### WHAT YOU ARE ASKED TO DO
Beneath this task is a listing. State how many of its lines include the string "auto", giving nothing but the number.
.....
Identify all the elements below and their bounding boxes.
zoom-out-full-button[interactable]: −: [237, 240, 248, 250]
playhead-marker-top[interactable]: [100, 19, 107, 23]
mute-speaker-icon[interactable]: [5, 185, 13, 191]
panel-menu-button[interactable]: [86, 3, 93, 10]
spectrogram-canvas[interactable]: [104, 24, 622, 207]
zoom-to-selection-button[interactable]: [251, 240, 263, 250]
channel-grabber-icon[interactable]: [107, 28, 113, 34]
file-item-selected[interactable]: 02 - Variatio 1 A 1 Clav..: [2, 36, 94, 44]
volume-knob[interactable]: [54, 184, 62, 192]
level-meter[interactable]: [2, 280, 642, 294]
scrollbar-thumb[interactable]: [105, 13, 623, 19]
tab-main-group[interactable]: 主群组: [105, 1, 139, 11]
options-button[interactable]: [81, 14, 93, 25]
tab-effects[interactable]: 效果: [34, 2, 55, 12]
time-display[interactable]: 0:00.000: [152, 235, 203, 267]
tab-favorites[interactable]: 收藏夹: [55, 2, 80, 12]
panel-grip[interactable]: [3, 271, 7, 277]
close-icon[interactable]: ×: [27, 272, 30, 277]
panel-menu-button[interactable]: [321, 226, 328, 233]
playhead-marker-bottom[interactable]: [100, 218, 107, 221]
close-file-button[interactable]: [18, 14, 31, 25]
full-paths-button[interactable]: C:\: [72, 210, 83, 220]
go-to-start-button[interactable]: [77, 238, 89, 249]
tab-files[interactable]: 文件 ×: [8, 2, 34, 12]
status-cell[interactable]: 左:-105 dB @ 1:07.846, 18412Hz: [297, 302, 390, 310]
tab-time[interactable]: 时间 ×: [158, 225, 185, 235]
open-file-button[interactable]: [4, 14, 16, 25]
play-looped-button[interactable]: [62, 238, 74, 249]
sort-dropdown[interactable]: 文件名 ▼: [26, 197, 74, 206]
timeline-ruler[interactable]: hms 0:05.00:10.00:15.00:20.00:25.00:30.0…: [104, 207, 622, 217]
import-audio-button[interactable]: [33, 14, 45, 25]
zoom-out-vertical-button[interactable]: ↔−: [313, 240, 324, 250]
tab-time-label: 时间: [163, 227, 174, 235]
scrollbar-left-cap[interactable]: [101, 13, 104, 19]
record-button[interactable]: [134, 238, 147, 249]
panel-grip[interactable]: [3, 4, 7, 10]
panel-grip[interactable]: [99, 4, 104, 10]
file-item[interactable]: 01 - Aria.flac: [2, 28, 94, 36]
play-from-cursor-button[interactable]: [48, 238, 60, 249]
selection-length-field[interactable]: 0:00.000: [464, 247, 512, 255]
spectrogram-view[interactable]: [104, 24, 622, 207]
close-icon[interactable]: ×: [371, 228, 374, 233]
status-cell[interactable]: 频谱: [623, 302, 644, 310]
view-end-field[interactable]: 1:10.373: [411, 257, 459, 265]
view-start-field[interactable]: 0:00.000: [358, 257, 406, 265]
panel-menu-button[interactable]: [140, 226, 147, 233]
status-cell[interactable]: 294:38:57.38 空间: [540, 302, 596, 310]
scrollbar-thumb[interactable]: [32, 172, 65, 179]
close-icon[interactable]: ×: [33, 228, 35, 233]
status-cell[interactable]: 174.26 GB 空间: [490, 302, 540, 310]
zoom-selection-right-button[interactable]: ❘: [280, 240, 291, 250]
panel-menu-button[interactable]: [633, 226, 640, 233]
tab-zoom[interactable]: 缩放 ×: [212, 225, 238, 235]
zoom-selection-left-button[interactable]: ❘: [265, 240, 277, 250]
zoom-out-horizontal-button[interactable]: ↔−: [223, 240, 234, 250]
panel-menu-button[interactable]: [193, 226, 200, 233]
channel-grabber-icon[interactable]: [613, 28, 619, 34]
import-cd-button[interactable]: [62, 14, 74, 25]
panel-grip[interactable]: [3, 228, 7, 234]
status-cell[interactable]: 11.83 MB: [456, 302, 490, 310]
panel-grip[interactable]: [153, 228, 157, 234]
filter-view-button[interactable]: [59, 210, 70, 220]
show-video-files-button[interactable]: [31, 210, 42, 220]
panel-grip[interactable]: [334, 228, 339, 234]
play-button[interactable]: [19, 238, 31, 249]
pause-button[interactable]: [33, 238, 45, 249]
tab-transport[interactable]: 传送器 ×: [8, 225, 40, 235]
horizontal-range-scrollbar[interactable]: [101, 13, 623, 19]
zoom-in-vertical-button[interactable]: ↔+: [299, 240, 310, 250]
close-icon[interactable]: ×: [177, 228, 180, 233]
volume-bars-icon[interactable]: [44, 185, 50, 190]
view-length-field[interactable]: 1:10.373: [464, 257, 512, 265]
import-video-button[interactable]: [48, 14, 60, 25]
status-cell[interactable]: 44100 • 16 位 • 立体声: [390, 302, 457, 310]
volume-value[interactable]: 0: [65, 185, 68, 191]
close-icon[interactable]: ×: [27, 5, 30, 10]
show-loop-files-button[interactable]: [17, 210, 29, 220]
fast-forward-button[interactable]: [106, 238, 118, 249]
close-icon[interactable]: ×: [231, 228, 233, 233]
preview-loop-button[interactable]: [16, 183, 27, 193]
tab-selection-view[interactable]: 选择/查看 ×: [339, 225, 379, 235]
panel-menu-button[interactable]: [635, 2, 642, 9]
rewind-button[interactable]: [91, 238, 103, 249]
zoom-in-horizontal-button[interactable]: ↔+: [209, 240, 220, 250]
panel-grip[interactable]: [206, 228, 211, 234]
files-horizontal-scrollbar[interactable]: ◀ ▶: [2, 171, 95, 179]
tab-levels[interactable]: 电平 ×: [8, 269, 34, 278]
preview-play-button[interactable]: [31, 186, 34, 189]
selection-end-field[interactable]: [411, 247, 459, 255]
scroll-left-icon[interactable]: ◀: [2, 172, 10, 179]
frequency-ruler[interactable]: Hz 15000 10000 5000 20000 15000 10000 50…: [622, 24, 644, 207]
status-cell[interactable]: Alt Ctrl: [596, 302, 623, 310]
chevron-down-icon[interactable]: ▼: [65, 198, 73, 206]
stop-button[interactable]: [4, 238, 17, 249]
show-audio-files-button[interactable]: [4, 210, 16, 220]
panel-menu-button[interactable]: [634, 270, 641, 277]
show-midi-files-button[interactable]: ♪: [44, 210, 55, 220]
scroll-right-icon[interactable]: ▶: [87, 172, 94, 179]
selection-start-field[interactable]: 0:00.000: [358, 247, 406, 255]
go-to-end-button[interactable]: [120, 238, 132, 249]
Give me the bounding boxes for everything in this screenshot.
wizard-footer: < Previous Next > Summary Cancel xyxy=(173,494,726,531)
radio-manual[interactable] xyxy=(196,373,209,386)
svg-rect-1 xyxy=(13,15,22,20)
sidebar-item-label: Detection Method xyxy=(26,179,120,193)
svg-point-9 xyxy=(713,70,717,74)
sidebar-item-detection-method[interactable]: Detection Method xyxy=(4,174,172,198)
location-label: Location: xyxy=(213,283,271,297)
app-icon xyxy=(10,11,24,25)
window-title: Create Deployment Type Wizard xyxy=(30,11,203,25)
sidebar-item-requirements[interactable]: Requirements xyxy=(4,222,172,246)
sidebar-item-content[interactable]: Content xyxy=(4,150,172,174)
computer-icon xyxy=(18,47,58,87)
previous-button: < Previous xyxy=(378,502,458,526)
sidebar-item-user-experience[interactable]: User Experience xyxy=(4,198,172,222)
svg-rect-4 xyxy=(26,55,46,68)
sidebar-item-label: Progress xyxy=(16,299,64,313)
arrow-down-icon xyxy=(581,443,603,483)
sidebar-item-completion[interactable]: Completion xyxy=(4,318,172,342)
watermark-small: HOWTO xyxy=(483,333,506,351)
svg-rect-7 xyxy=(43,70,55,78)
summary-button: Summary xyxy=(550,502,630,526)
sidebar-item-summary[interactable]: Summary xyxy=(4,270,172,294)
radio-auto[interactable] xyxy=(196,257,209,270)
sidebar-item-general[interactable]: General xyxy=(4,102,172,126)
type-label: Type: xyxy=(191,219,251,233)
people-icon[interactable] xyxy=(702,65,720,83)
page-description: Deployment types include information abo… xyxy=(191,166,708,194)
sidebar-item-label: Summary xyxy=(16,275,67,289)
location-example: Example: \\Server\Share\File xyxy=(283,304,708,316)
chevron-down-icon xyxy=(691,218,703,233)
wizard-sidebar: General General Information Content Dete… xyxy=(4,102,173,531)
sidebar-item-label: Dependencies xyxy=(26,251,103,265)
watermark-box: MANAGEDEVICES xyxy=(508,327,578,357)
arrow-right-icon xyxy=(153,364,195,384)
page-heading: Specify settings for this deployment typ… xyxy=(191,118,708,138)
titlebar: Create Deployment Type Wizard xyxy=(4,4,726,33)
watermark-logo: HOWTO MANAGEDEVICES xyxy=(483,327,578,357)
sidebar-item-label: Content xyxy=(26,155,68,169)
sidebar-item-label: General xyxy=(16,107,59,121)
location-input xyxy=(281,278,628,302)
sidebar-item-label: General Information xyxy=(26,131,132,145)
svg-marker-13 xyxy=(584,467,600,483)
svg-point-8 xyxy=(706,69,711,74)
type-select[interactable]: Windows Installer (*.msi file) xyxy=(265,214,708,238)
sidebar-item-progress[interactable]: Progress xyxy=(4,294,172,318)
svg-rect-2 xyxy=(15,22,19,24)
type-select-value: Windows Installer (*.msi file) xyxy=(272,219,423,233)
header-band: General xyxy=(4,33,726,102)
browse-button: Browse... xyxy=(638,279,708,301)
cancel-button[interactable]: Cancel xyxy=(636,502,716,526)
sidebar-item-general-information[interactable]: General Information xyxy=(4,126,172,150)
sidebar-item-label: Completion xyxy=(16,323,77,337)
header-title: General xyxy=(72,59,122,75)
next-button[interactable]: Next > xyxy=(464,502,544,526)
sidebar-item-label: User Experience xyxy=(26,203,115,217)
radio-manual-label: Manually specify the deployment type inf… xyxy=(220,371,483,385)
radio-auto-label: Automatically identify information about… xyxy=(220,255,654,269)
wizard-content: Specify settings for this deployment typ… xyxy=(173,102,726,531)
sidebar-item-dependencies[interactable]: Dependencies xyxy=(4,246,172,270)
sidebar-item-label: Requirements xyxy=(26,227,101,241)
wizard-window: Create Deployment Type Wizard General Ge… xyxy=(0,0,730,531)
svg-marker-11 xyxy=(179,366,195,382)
.....
### YOUR RESPONSE
2